[prev in list] [next in list] [prev in thread] [next in thread] 

List:       hadoop-user
Subject:    Re: Architecture question.
From:       Bill de hOra <bill () dehora ! net>
Date:       2008-12-31 17:27:32
Message-ID: 495BAB84.3060507 () dehora ! net
[Download RAW message or body]

Steve Loughran wrote:
> aakash shah wrote:
>> We can assume that this record has only one key->value mapping. Value 
>> will be updated every minute. Currently we have 1 Million these ( 
>> key->value ) pairs but I have to make sure that we can scale it upto 
>> 10 million of these ( key-> value ) pairs.
>>
>>   Every 10 minute I will be updating all of these value using their 
>> keys.
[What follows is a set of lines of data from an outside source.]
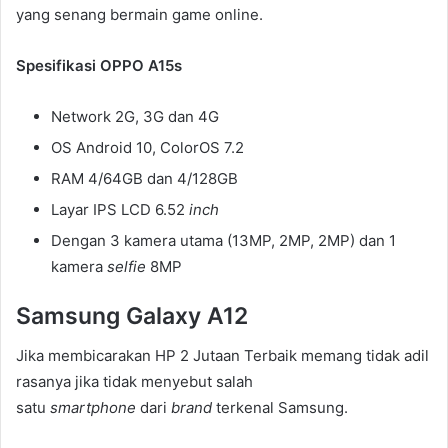
yang senang bermain game online.
Spesifikasi OPPO A15s
Network 2G, 3G dan 4G
OS Android 10, ColorOS 7.2
RAM 4/64GB dan 4/128GB
Layar IPS LCD 6.52
inch
Dengan 3 kamera utama (13MP, 2MP, 2MP) dan 1
kamera
selfie
8MP
Samsung Galaxy A12
Jika membicarakan HP 2 Jutaan Terbaik memang tidak adil
rasanya jika tidak menyebut salah
satu
smartphone
dari
brand
terkenal Samsung.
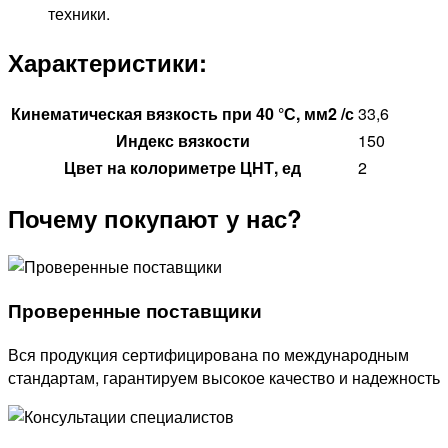
техники.
Характеристики:
Кинематическая вязкость при 40 °С, мм2 /с
33,6
Индекс вязкости
150
Цвет на колориметре ЦНТ, ед
2
Почему покупают у нас?
Проверенные поставщики
Вся продукция сертифицирована по международным
стандартам, гарантируем высокое качество и надежность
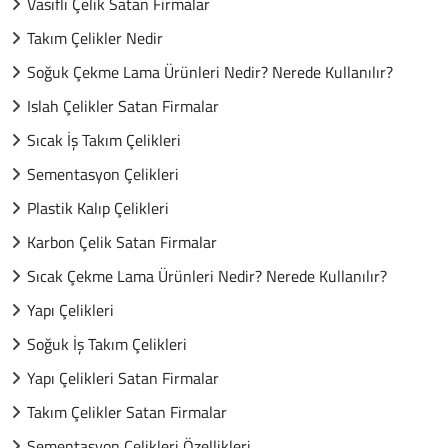
Vasıflı Çelik Satan Firmalar
Takım Çelikler Nedir
Soğuk Çekme Lama Ürünleri Nedir? Nerede Kullanılır?
Islah Çelikler Satan Firmalar
Sıcak İş Takım Çelikleri
Sementasyon Çelikleri
Plastik Kalıp Çelikleri
Karbon Çelik Satan Firmalar
Sıcak Çekme Lama Ürünleri Nedir? Nerede Kullanılır?
Yapı Çelikleri
Soğuk İş Takım Çelikleri
Yapı Çelikleri Satan Firmalar
Takım Çelikler Satan Firmalar
Sementasyon Çelikleri Özellikleri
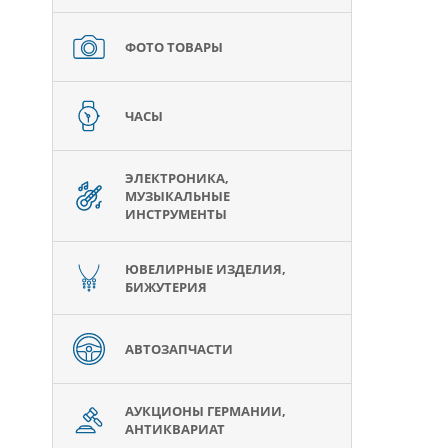
ФОТО ТОВАРЫ
ЧАСЫ
ЭЛЕКТРОНИКА,
МУЗЫКАЛЬНЫЕ
ИНСТРУМЕНТЫ
ЮВЕЛИРНЫЕ ИЗДЕЛИЯ,
БИЖУТЕРИЯ
АВТОЗАПЧАСТИ
АУКЦИОНЫ ГЕРМАНИИ,
АНТИКВАРИАТ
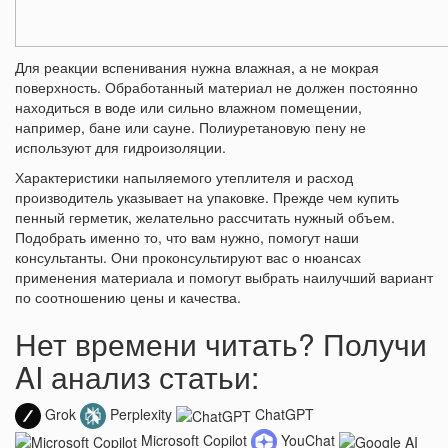
Для реакции вспенивания нужна влажная, а не мокрая
поверхность. Обработанный материал не должен постоянно
находиться в воде или сильно влажном помещении,
например, бане или сауне. Полиуретановую пену не
используют для гидроизоляции.
Характеристики напыляемого утеплителя и расход
производитель указывает на упаковке. Прежде чем купить
пенный герметик, желательно рассчитать нужный объем.
Подобрать именно то, что вам нужно, помогут наши
консультанты. Они проконсультируют вас о нюансах
применения материала и помогут выбрать наилучший вариант
по соотношению цены и качества.
Нет времени читать? Получи
AI анализ статьи:
Grok
Perplexity
ChatGPT
Microsoft Copilot
YouChat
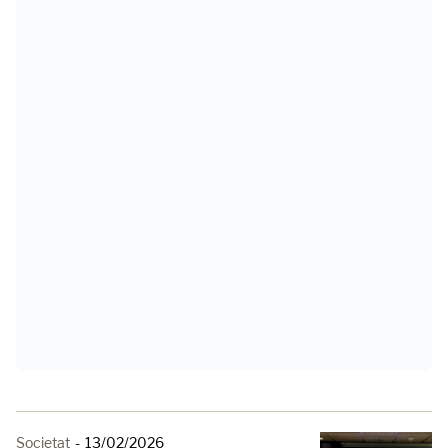
Societat
-
13/02/2026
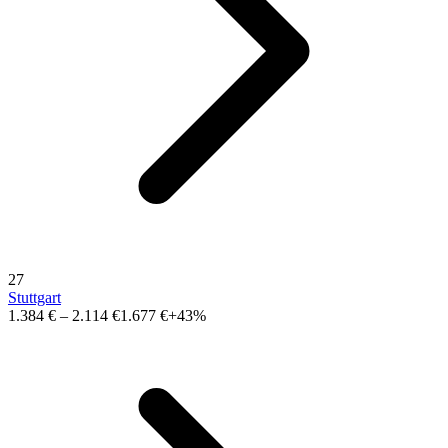
27
Stuttgart
1.384 €
–
2.114 €
1.677 €
+43%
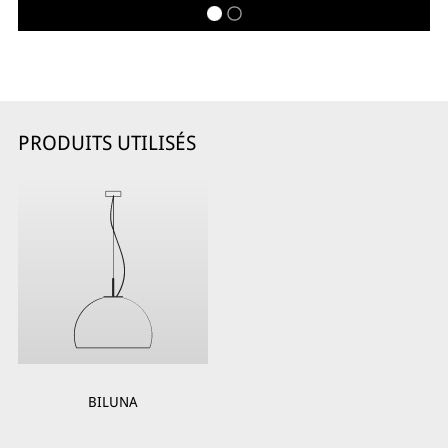
PRODUITS UTILISÉS
BILUNA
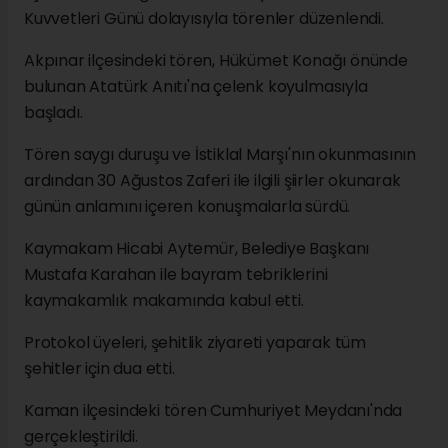
Kuvvetleri Günü dolayısıyla törenler düzenlendi.
Akpınar ilçesindeki tören, Hükümet Konağı önünde
bulunan Atatürk Anıtı'na çelenk koyulmasıyla
başladı.
Tören saygı duruşu ve İstiklal Marşı'nın okunmasının
ardından 30 Ağustos Zaferi ile ilgili şiirler okunarak
günün anlamını içeren konuşmalarla sürdü.
Kaymakam Hicabi Aytemür, Belediye Başkanı
Mustafa Karahan ile bayram tebriklerini
kaymakamlık makamında kabul etti.
Protokol üyeleri, şehitlik ziyareti yaparak tüm
şehitler için dua etti.
Kaman ilçesindeki tören Cumhuriyet Meydanı'nda
gerçekleştirildi.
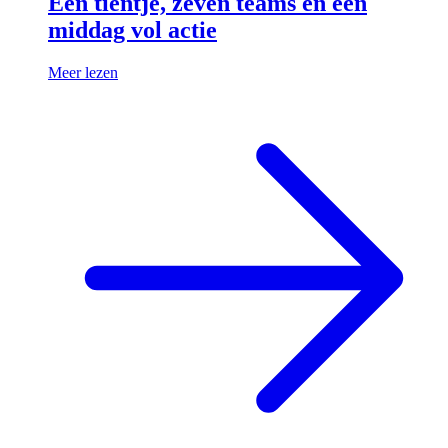
Een tientje, zeven teams en een
middag vol actie
Meer lezen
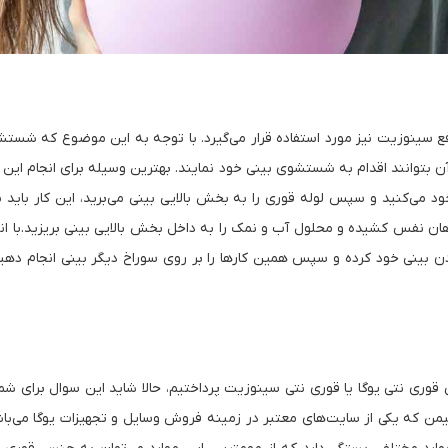
 رفع سینوزیت نیز مورد استفاده قرار می‌گیرد. با توجه به این موضوع که شس
 آن بتوانند اقدام به شستشوی بینی خود نمایند. بهترین وسیله برای انجام این
د می‌کنید و سپس لوله قوری را به بخش بالایی بینی می‌برید، این کار باید 
با دهان نفس کشیده و محلول آب و نمک را به داخل بخش بالایی بینی بریزید.با ان
ردن بینی خود کرده و سپس همین کارها را بر روی سوراخ دیگر بینی انجام دهید
ری نتی یوگا یا قوری نتی سینوزیت پرداختیم، حالا شاید این سوال برای شما ب
یمن که یکی از سایت‌های معتبر در زمینه فروش وسایل و تجهیزات یوگا می‌باشد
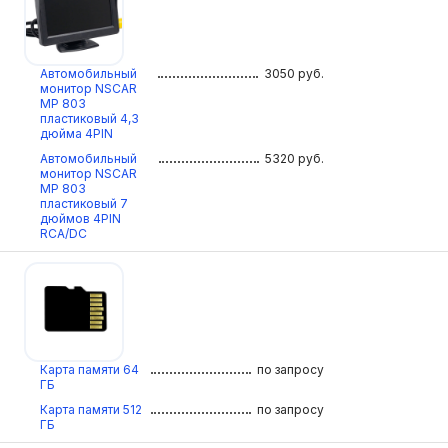
Автомобильный
3050
руб.
монитор NSCAR
МР 803
пластиковый 4,3
дюйма 4PIN
Автомобильный
5320
руб.
монитор NSCAR
МР 803
пластиковый 7
дюймов 4PIN
RCA/DC
Карта памяти 64
по запросу
ГБ
Карта памяти 512
по запросу
ГБ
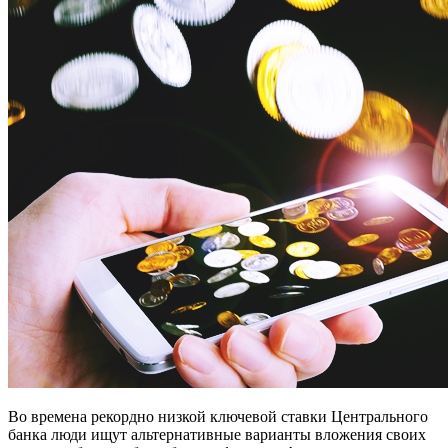
Во времена рекордно низкой ключевой ставки Центрального
банка люди ищут альтернативные варианты вложения своих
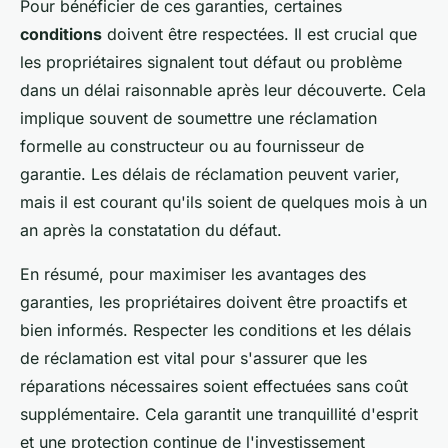
Pour bénéficier de ces garanties, certaines
conditions
doivent être respectées. Il est crucial que
les propriétaires signalent tout défaut ou problème
dans un délai raisonnable après leur découverte. Cela
implique souvent de soumettre une réclamation
formelle au constructeur ou au fournisseur de
garantie. Les délais de réclamation peuvent varier,
mais il est courant qu'ils soient de quelques mois à un
an après la constatation du défaut.
En résumé, pour maximiser les avantages des
garanties, les propriétaires doivent être proactifs et
bien informés. Respecter les conditions et les délais
de réclamation est vital pour s'assurer que les
réparations nécessaires soient effectuées sans coût
supplémentaire. Cela garantit une tranquillité d'esprit
et une protection continue de l'investissement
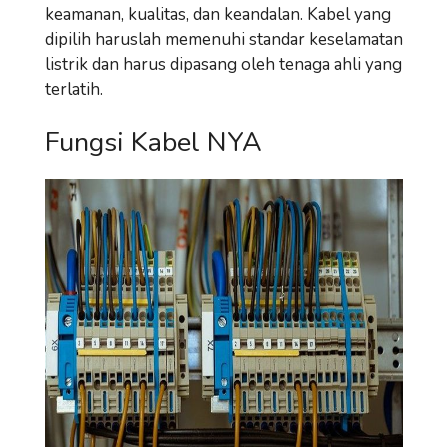
keamanan, kualitas, dan keandalan. Kabel yang
dipilih haruslah memenuhi standar keselamatan
listrik dan harus dipasang oleh tenaga ahli yang
terlatih.
Fungsi Kabel NYA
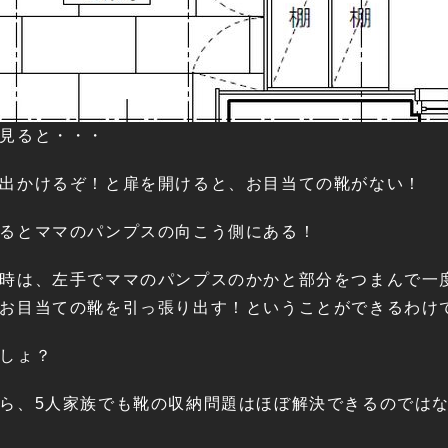
見ると・・・
出かけるぞ！と扉を開けると、お目当ての靴がない！
るとママのパンプスの向こう側にある！
時は、左手でママのパンプスのかかと部分をつまんで一
お目当ての靴を引っ張り出す！ということができるわけ
しょ？
ら、5人家族でも靴の収納問題はほぼ解決できるのでは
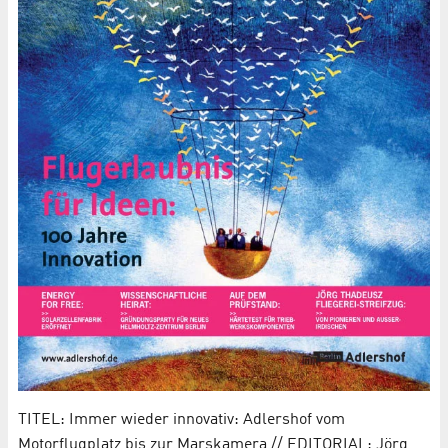
TITEL: Immer wieder innovativ: Adlershof vom
Motorflugplatz bis zur Marskamera // EDITORIAL: Jörg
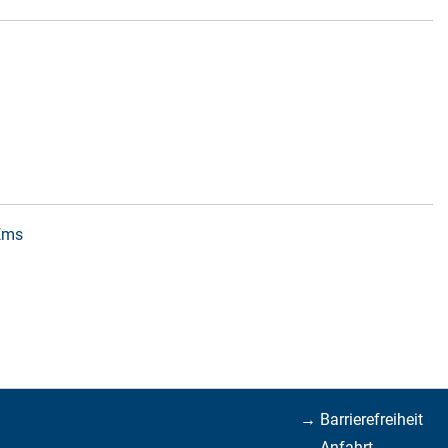
 Ems
→ Barrierefreiheit
→ Anfahrt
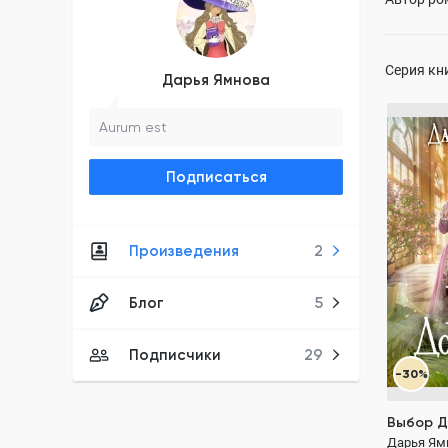
Серия кн
Дарья Ямнова
Aurum est
Выбор Д
Подписаться
Дарья Ям
ПОЛН
романтика
первая л
Произведения
2
магия и п
Блог
5
Подписчики
29
-30%
Выбор Д
Дарья Ям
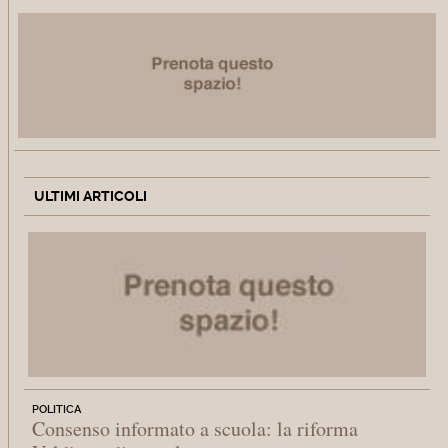
ULTIMI ARTICOLI
POLITICA
Consenso informato a scuola: la riforma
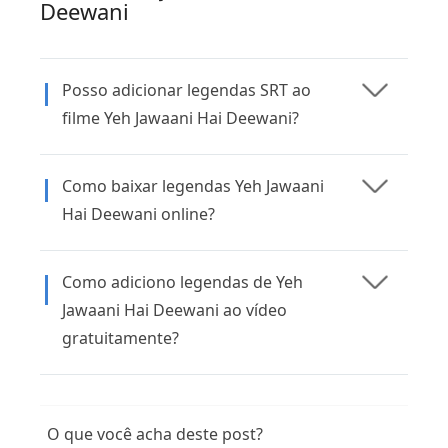
Deewani
Posso adicionar legendas SRT ao
filme Yeh Jawaani Hai Deewani?
Como baixar legendas Yeh Jawaani
Hai Deewani online?
Como adiciono legendas de Yeh
Jawaani Hai Deewani ao vídeo
gratuitamente?
O que você acha deste post?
This is the reason I cannot go for database as a solution. 
> 
> I wouldn't be so quick to dismiss a database.  All your big telcos run 
> their mobile phone systems on databases, where the big issue is having 
> enough memory for the DB to stay in memory; some dedicated databases 
> (e.g. TimesTen) are designed to have bounded latency on lookup so you 
> can predict how long operations will take.
> 
> That said, if you are only doing atomic updates of a single record, 
> there's less need for the advanced features. Assuming >1 machine, some 
> kind of distributed hash table may work
> 
> 
>>    I was thinking about going with memcache pool. In the mean-time I 
>> heard about hadoop and wanted to get advice from this mailing list 
>> regarding memcache pool vs hadoop for this specific problem.
> 
> It's not an area Hadoop deals with at all.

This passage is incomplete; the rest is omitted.